*BRIEF*. An unchanged copy of all the lines below is expected, and it should contain no pictures.

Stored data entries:
- Opening Delimiter -

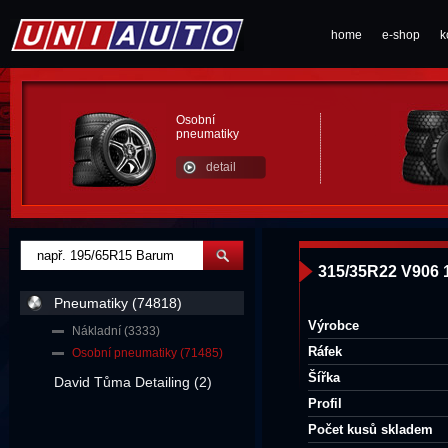
home
e-shop
k
Osobní
pneumatiky
detail
315/35R22 V906
Pneumatiky (74818)
Výrobce
Nákladní (3333)
Ráfek
Osobní pneumatiky (71485)
Šířka
David Tůma Detailing (2)
Profil
Počet kusů skladem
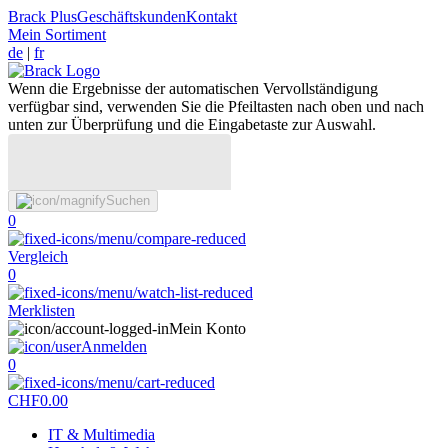
Brack Plus
Geschäftskunden
Kontakt
Mein Sortiment
de
|
fr
Wenn die Ergebnisse der automatischen Vervollständigung
verfügbar sind, verwenden Sie die Pfeiltasten nach oben und nach
unten zur Überprüfung und die Eingabetaste zur Auswahl.
Suchen
0
Vergleich
0
Merklisten
Mein Konto
Anmelden
0
CHF
0.00
IT & Multimedia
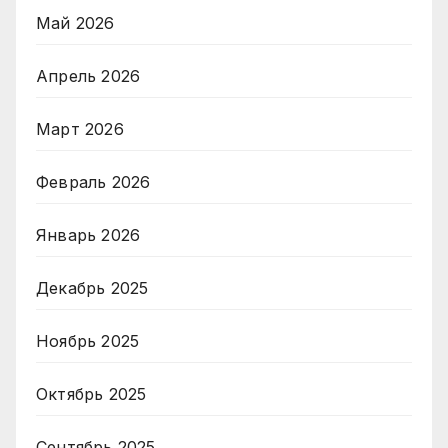
Май 2026
Апрель 2026
Март 2026
Февраль 2026
Январь 2026
Декабрь 2025
Ноябрь 2025
Октябрь 2025
Сентябрь 2025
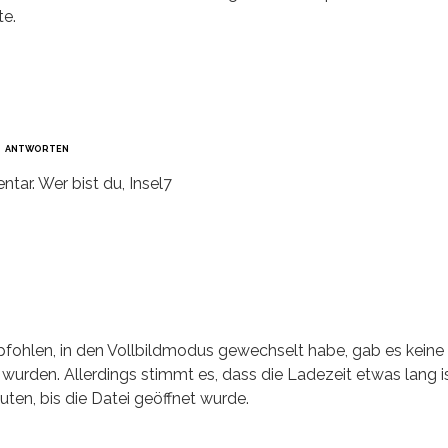
te.
ANTWORTEN
ar. Wer bist du, Insel7
pfohlen, in den Vollbildmodus gewechselt habe, gab es keine
 wurden. Allerdings stimmt es, dass die Ladezeit etwas lang is
uten, bis die Datei geöffnet wurde.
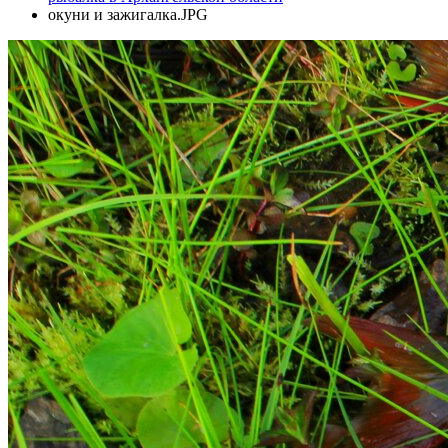
окуни и зажигалка.JPG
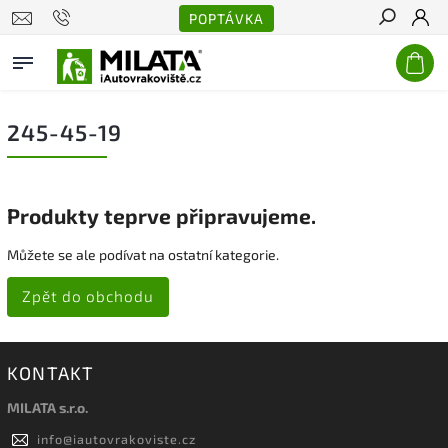
POPTÁVKA
Hledat
245-45-19
Produkty teprve připravujeme.
Můžete se ale podívat na ostatní kategorie.
Zpět do obchodu
KONTAKT
MILATA s.r.o.
info
@
iautovrakoviste.cz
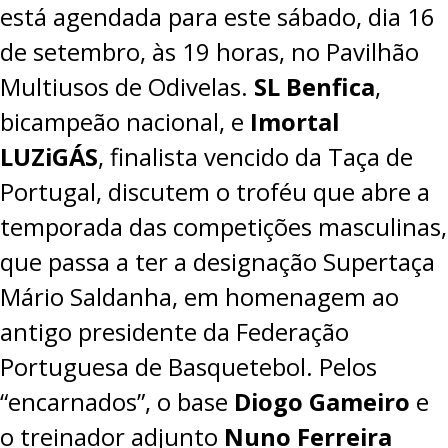
está agendada para este sábado, dia 16
de setembro, às 19 horas, no Pavilhão
Multiusos de Odivelas.
SL Benfica
,
bicampeão nacional, e
Imortal
LUZiGÁS
, finalista vencido da Taça de
Portugal, discutem o troféu que abre a
temporada das competições masculinas,
que passa a ter a designação Supertaça
Mário Saldanha, em
homenagem ao
antigo presidente da Federação
Portuguesa de Basquetebol
. Pelos
“encarnados”, o base
Diogo Gameiro
e
o treinador adjunto
Nuno Ferreira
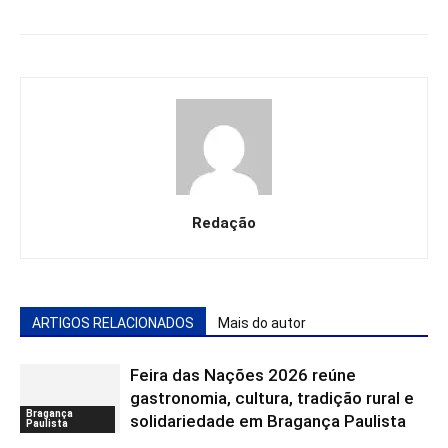
Redação
ARTIGOS RELACIONADOS
Mais do autor
Feira das Nações 2026 reúne
gastronomia, cultura, tradição rural e
Bragança
solidariedade em Bragança Paulista
Paulista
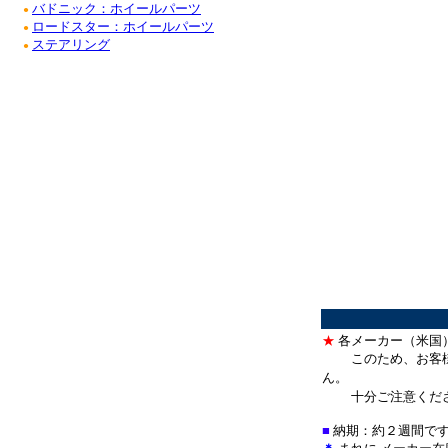
バドニック：ホイールパーツ
●
ロードスター：ホイールパーツ
●
ステアリング
●
★
各メーカー（米国
このため、お客
ん。
十分ご注意くだ
■
納期：約２週間で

- Closing Delimiter -

*RESULT OF THIS EXERCISE*.
home
e-shop
k
Osobní
pneumatiky
detail
315/35R22 V906
Pneumatiky (74818)
Výrobce
Nákladní (3333)
Ráfek
Osobní pneumatiky (71485)
Šířka
David Tůma Detailing (2)
Profil
Počet kusů skladem
Brack Plus
Geschäftskunden
Kontakt
Mein Sortiment
de
|
fr
Wenn die Ergebnisse der automatischen Vervollständigung
verfügbar sind, verwenden Sie die Pfeiltasten nach oben und nach
unten zur Überprüfung und die Eingabetaste zur Auswahl.
Suchen
0
Vergleich
0
Merklisten
Mein Konto
Anmelden
0
CHF
0.00
IT & Multimedia
Май 2026
Апрель 2026
Март 2026
Февраль 2026
Январь 2026
Декабрь 2025
Ноябрь 2025
Октябрь 2025
Сентябрь 2025
te.
ANTWORTEN
ar. Wer bist du, Insel7
pfohlen, in den Vollbildmodus gewechselt habe, gab es keine
 wurden. Allerdings stimmt es, dass die Ladezeit etwas lang is
uten, bis die Datei geöffnet wurde.
окуни и зажигалка.JPG
POPTÁVKA
Hledat
245-45-19
Produkty teprve připravujeme.
Můžete se ale podívat na ostatní kategorie.
Zpět do obchodu
KONTAKT
MILATA s.r.o.
info
@
iautovrakoviste.cz
está agendada para este sábado, dia 16
de setembro, às 19 horas, no Pavilhão
Multiusos de Odivelas.
SL Benfica
,
bicampeão nacional, e
Imortal
LUZiGÁS
, finalista vencido da Taça de
Portugal, discutem o troféu que abre a
temporada das competições masculinas,
que passa a ter a designação Supertaça
Mário Saldanha, em
homenagem ao
antigo presidente da Federação
Portuguesa de Basquetebol
. Pelos
“encarnados”, o base
Diogo Gameiro
e
o treinador adjunto
Nuno Ferreira
Redação
ARTIGOS RELACIONADOS
Mais do autor
Feira das Nações 2026 reúne
gastronomia, cultura, tradição rural e
Bragança
solidariedade em Bragança Paulista
Paulista
バドニック：ホイールパーツ
●
ロードスター：ホイールパーツ
●
ステアリング
●
★
各メーカー（米国
このため、お客
ん。
十分ご注意くだ
■
納期：約２週間で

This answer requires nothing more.